In order to get a good understanding of how the Locrian mode is made lets start with an A major scale and alter some notes in it to make it into an A Locrian scale. The A major scale is spelled 1A 2B 3C# 4D 5E 6F# 7G#. In order to make any major scale into a Locrian scale you need to lower the 2nd, 3rd, 5th, 6th, and 7th scale degrees one half step each. Lower these notes in the A major scale and you would end up with an A Locrian scale, spelled 1A 2Bb 3C 4D 5Eb 6F 7G.
There is another way to think about coming up with the notes in a Locrian scale. Take any major scale and go to the 7th scale degree. Let’s use a Bb major scale and start with the 7th scale degree, which is an A note. The Locrian mode is based off of the 7th scale degree of any major scale.

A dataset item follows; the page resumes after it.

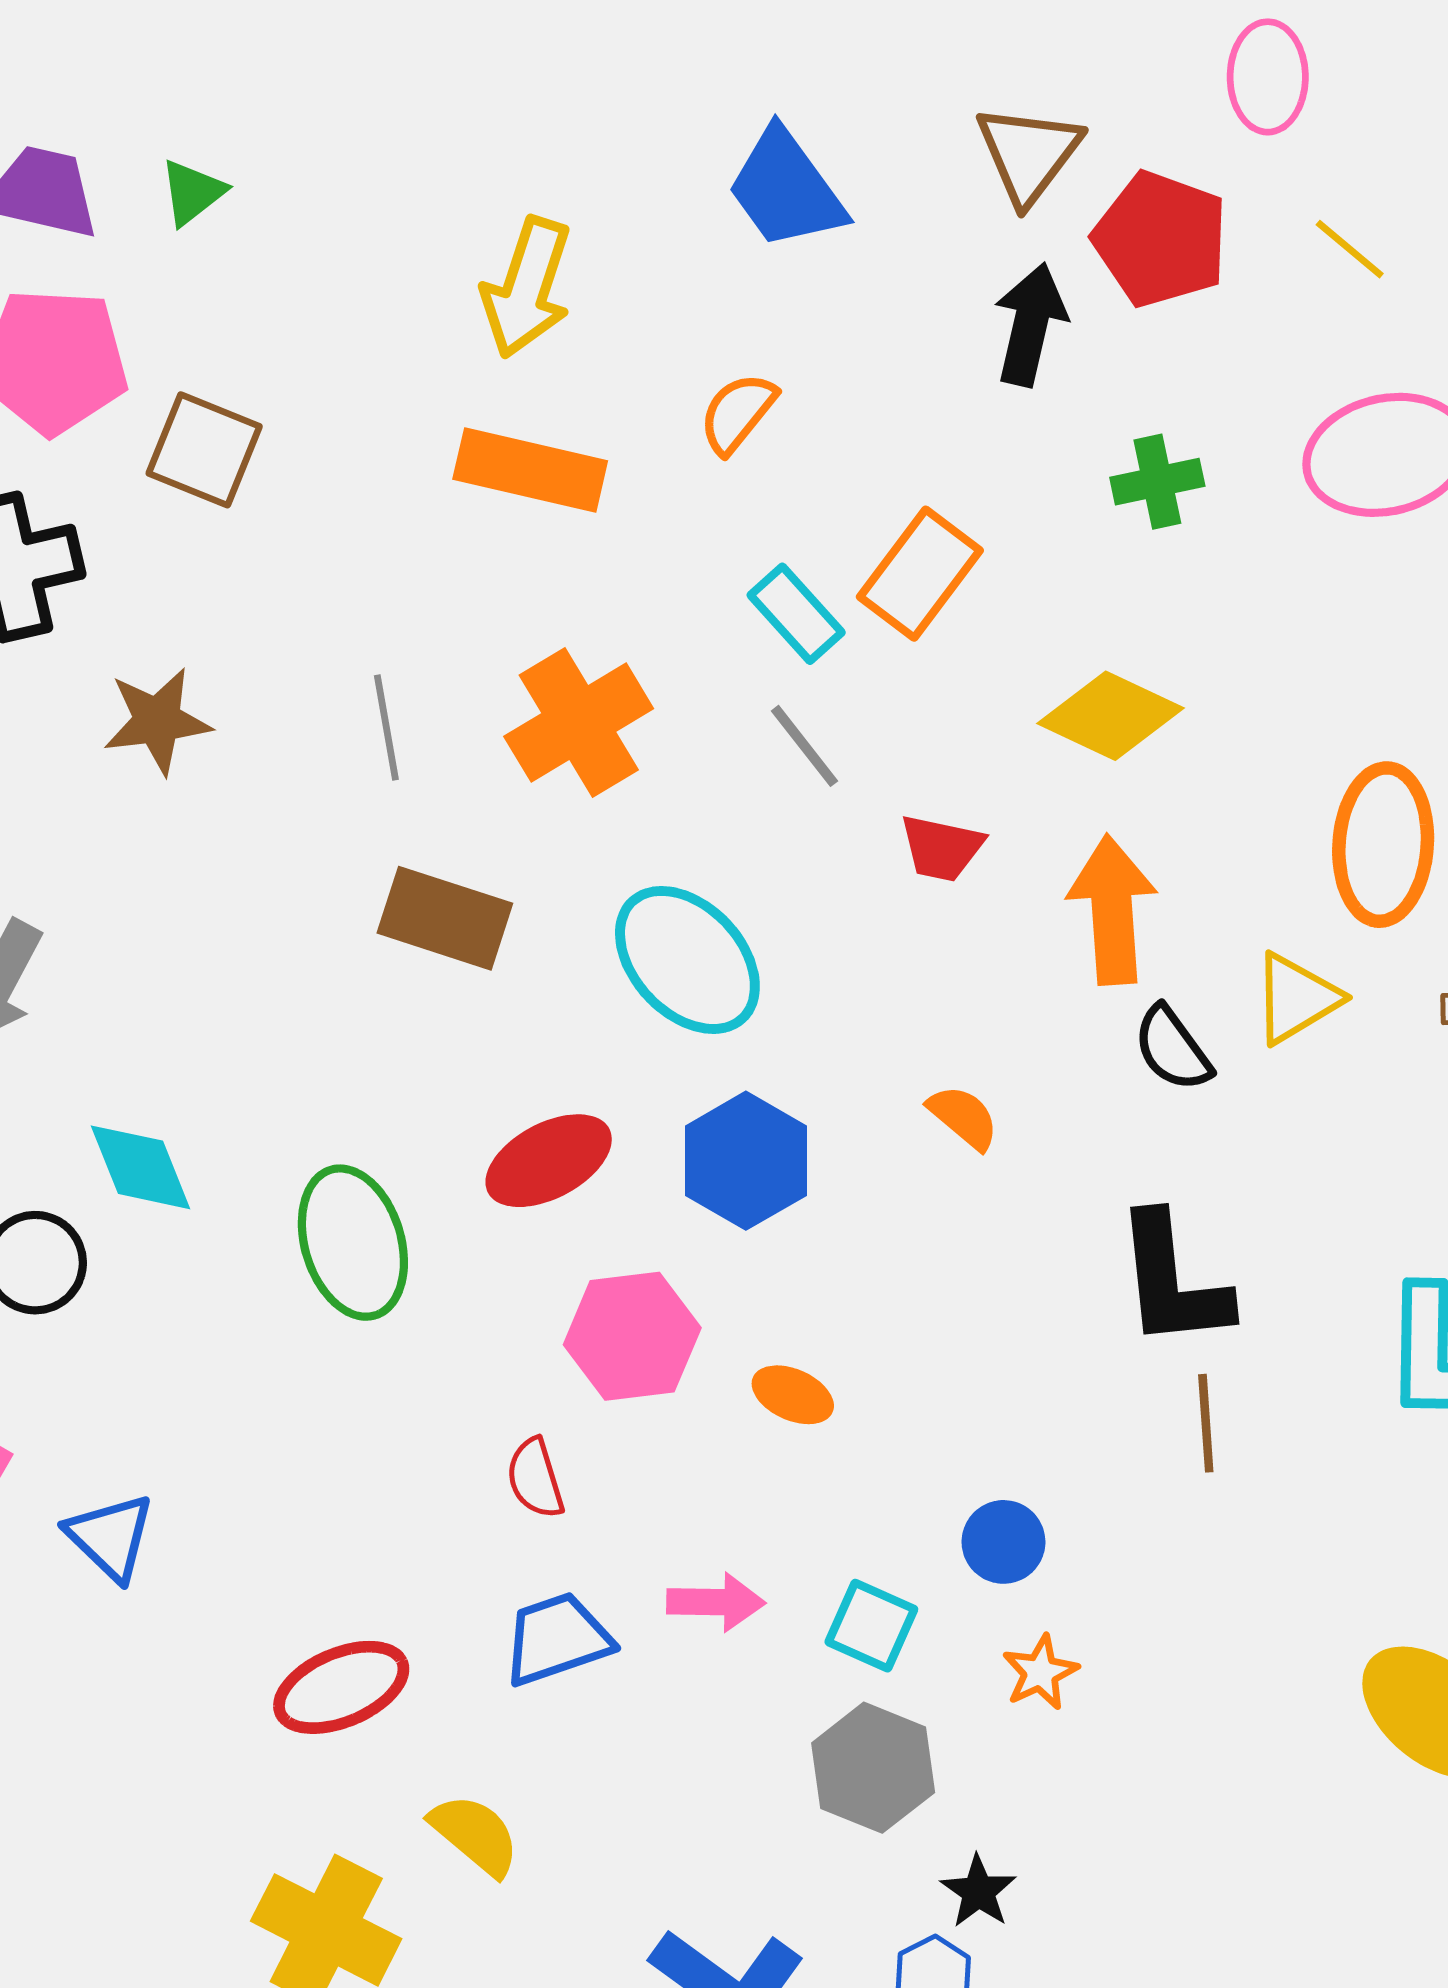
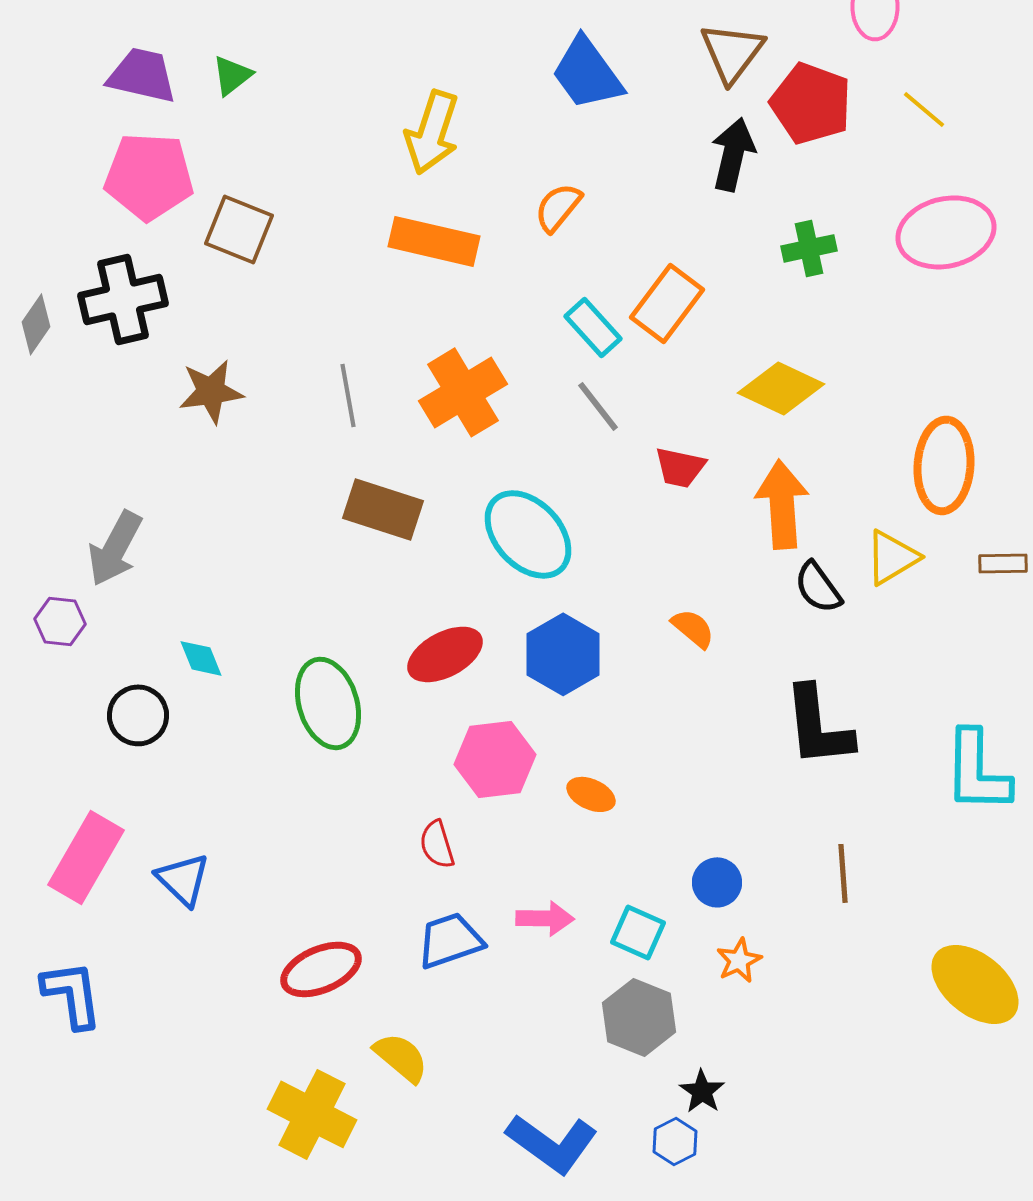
cyan diamond: (141, 1167) -> (201, 658), size x0.7
brown line: (1206, 1423) -> (843, 873), moved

With that in mind if you start a Bb major scale on the 7th scale degree, the A note, you would be playing an A Locrian scale. Either way you think about it the notes are still the same. The important part is to get the sound of this sale in your head and star experimenting with it for yourself.

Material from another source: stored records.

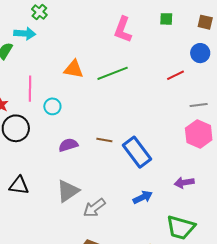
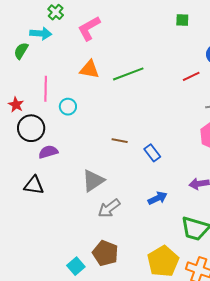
pink L-shape: (123, 30) -> (89, 28), moved, turned 40
purple semicircle: (68, 145) -> (48, 152), moved
blue rectangle: (137, 152) -> (152, 153), size x0.6
gray triangle: (68, 191) -> (93, 181), moved

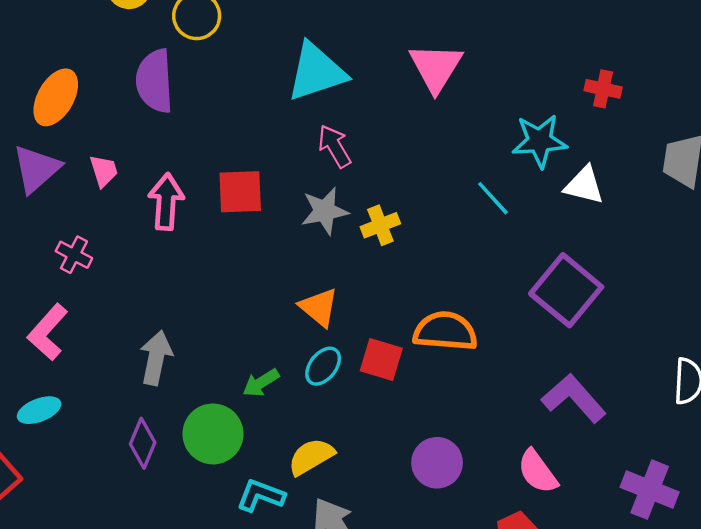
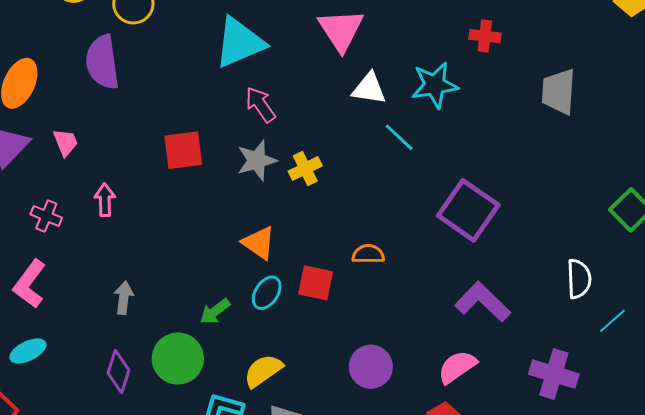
white triangle: (584, 185) -> (369, 89), moved
pink arrow: (166, 202) -> (105, 200), moved, size x0.7
orange semicircle: (445, 331) -> (368, 254), size x0.6
gray arrow: (156, 358) -> (124, 298), size x0.7
pink semicircle: (538, 472) -> (457, 367), turned 96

Record an A minor flat 5 chord and play each note of the Locrian scale over it. Try to remember what each note sounds like over the chord. It will probably be a good idea to go ahead and learn your minor flat 5 arpeggios at this point to go along with your new Locrian scale shape. You will probably hear this scale used in jazz or fusion styles of music more than any other styles. The Locrian mode is very unique because it is the only mode whose 5th scale degree is lowered. This gives it kind of a lurking and ethereal sound that is not found in the other modes.